Where a line in the entries below contains the word "dock", count it. Return the total alone.

● ● ● ● ●

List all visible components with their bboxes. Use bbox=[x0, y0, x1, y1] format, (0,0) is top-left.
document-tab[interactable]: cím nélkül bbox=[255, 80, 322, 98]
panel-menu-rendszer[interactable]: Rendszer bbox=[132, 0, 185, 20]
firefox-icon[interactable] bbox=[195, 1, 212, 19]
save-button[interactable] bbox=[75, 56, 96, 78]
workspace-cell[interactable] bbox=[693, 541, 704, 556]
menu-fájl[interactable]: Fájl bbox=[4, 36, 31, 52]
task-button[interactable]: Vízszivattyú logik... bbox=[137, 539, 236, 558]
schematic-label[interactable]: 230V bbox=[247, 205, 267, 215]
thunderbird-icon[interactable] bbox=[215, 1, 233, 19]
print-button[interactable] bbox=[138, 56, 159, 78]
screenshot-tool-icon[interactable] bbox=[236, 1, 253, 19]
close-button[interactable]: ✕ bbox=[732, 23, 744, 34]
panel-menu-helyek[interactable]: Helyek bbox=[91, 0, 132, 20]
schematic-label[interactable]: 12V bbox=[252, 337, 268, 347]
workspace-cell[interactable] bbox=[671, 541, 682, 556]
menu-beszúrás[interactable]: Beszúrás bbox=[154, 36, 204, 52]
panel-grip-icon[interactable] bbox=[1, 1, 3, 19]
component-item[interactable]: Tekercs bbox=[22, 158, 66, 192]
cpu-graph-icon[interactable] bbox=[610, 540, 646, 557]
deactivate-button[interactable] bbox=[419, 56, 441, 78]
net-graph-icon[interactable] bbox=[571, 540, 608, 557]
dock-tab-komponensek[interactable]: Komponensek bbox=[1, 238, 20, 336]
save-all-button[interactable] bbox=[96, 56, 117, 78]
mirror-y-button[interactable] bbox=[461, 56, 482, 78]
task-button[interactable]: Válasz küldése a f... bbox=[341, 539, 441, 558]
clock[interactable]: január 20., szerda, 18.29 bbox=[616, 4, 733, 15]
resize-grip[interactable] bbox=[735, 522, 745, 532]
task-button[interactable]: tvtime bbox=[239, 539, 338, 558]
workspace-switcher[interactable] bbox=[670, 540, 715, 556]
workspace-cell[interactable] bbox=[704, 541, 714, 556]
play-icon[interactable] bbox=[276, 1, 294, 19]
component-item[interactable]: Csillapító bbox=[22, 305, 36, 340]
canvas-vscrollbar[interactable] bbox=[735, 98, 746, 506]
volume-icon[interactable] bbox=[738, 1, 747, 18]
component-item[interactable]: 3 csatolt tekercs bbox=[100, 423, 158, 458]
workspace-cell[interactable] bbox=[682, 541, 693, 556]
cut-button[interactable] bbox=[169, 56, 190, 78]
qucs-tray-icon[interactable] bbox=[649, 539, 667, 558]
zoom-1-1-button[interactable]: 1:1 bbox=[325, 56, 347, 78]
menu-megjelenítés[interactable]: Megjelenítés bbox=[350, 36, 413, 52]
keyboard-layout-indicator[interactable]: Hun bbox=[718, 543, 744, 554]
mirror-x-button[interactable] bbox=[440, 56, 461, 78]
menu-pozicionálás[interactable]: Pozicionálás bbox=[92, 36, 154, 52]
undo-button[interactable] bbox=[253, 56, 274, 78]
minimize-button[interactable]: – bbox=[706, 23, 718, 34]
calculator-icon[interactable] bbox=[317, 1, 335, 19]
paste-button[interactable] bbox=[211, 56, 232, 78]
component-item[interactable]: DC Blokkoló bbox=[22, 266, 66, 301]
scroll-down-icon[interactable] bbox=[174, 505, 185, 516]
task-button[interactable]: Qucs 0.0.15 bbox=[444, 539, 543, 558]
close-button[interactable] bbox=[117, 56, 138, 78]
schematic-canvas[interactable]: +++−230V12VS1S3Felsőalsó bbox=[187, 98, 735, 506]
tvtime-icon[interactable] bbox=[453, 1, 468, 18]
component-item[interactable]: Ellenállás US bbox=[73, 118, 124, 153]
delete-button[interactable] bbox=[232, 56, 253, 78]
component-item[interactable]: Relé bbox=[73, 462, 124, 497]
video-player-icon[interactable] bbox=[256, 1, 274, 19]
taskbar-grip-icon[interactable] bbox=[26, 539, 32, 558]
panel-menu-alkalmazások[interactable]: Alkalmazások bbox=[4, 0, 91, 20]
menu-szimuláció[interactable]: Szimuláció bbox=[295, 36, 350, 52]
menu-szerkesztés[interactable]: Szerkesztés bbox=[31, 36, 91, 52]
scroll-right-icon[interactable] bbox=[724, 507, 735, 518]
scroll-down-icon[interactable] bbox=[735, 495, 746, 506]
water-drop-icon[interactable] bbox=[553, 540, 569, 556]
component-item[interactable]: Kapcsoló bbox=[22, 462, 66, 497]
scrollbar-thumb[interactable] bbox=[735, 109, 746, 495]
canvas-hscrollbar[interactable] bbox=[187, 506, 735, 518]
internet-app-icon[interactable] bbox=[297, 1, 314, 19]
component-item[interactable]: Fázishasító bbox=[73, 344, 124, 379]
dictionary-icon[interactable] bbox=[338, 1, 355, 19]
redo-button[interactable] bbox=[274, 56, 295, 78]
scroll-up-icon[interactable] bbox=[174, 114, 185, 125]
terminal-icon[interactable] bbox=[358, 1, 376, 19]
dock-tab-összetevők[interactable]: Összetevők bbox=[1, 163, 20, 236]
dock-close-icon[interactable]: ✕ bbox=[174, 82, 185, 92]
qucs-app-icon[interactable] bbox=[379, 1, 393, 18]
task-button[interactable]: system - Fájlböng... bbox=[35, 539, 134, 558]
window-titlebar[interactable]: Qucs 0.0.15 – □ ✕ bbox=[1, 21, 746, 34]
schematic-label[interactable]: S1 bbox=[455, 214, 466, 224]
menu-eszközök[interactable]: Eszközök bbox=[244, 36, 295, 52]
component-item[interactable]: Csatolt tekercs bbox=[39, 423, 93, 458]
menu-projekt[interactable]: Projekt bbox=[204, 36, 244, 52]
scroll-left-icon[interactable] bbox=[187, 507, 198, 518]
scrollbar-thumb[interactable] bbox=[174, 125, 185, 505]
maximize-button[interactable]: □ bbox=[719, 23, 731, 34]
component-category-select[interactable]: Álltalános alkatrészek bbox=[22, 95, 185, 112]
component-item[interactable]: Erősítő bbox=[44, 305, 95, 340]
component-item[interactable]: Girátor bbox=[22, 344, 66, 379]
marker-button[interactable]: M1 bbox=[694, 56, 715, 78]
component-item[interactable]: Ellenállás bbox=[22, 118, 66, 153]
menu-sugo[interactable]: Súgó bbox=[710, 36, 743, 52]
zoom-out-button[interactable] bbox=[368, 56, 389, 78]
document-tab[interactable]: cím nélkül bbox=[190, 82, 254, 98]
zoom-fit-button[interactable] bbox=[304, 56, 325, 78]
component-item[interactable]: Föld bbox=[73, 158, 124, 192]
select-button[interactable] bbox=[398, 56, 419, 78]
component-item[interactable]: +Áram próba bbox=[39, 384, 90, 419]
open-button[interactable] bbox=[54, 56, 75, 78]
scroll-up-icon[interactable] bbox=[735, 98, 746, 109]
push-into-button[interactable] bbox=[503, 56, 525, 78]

● ● ● ● ●

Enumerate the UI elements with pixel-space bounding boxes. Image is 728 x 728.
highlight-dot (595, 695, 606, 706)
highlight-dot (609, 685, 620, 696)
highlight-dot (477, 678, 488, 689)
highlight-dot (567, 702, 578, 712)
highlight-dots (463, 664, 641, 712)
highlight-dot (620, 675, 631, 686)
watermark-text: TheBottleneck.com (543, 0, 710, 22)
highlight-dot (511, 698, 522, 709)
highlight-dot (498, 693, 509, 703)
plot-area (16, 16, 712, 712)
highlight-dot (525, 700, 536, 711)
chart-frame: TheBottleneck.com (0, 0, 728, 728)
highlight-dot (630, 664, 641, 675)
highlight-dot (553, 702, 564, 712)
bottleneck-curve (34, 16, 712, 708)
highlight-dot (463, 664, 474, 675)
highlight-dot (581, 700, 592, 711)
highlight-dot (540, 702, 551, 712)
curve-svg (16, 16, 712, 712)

● ● ● ● ●

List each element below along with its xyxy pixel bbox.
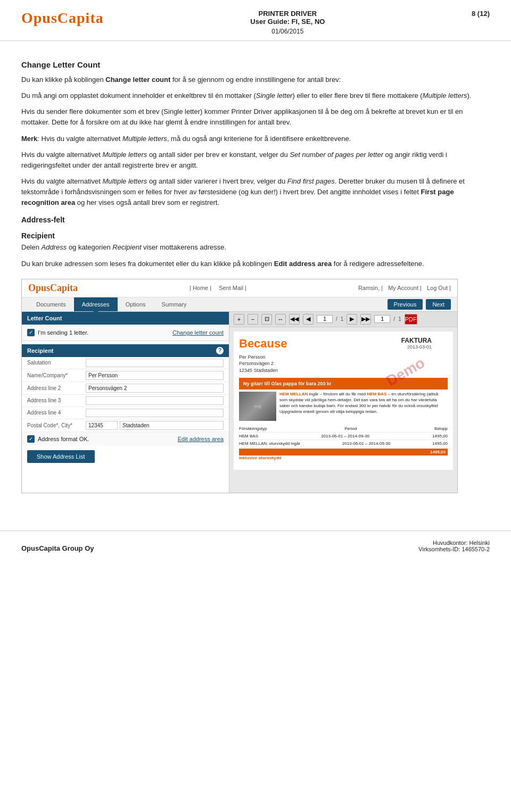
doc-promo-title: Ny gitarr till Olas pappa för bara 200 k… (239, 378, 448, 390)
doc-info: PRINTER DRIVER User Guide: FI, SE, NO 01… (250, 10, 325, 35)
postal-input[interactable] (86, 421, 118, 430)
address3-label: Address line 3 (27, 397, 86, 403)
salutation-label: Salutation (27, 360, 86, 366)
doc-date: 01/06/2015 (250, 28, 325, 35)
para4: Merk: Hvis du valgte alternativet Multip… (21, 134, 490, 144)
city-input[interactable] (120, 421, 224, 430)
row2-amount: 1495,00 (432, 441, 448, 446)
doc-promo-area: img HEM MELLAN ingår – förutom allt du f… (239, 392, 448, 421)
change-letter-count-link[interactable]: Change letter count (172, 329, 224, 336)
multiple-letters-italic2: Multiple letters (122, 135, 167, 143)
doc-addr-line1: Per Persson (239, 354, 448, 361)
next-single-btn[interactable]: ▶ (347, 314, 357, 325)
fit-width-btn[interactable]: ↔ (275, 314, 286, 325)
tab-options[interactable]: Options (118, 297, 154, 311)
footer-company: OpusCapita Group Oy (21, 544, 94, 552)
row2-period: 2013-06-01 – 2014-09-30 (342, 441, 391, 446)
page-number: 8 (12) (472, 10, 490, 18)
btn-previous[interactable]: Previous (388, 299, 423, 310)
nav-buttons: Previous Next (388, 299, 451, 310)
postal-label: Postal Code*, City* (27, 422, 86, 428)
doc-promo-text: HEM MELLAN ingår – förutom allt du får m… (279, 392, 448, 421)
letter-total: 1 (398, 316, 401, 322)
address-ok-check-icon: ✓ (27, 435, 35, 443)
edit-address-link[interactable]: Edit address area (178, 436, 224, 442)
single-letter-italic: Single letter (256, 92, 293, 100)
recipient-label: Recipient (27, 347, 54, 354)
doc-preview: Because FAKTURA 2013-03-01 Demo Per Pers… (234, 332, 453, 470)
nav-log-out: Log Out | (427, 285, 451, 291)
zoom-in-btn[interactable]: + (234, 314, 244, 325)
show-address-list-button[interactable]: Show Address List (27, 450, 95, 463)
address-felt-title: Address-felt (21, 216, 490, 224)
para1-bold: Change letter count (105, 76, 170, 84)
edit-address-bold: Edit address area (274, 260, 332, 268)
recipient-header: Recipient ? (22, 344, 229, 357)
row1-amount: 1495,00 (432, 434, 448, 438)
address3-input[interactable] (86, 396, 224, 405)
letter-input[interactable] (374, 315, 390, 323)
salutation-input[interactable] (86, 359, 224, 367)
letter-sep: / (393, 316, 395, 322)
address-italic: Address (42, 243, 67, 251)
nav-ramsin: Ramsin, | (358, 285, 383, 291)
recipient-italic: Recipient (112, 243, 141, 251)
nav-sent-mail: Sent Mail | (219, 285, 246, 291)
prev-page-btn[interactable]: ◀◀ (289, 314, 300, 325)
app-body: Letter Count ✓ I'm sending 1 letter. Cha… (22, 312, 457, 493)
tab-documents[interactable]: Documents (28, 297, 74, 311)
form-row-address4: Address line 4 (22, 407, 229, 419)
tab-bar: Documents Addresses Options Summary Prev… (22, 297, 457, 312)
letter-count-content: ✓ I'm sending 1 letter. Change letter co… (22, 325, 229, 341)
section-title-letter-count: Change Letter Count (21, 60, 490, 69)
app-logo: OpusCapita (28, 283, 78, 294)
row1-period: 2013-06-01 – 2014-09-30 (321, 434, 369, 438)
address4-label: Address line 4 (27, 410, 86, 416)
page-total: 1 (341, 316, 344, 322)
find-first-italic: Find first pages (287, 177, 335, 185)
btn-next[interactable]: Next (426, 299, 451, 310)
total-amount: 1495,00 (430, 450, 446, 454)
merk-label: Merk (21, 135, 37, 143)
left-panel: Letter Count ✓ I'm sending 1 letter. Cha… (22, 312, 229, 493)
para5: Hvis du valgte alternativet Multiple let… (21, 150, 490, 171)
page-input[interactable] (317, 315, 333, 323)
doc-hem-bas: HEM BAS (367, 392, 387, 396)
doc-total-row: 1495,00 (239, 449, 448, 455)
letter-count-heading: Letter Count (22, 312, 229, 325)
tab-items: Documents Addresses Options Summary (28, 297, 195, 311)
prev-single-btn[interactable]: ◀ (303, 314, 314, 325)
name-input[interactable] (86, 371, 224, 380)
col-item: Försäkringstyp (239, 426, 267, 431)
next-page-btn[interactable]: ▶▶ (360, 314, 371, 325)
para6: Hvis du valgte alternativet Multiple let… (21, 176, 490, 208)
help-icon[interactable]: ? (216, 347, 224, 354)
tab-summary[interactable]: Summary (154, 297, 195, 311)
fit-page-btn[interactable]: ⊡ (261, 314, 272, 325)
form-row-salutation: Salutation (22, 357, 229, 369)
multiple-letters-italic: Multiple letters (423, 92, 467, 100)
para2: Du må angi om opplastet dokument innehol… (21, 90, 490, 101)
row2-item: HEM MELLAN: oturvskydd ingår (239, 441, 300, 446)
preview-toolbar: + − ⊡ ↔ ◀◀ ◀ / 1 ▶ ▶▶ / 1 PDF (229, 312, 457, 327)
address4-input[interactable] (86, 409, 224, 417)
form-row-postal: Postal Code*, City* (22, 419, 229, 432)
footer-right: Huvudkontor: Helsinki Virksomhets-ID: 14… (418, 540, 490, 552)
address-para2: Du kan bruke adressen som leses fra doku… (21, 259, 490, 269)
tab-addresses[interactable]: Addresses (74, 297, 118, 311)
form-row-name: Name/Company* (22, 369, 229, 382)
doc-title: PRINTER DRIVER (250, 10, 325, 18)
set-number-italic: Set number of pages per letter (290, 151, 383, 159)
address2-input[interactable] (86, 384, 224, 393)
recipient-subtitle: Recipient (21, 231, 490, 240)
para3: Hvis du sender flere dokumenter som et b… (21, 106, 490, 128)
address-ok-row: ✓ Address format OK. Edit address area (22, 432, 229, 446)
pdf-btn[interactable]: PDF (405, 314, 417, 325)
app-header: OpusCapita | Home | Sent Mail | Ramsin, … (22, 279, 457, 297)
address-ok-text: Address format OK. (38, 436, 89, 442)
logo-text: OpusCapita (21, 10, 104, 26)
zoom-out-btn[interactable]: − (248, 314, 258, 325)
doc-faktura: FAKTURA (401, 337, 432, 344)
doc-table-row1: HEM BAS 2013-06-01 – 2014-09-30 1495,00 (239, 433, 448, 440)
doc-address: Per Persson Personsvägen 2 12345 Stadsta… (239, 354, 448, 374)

● ● ● ● ●

Result -> 3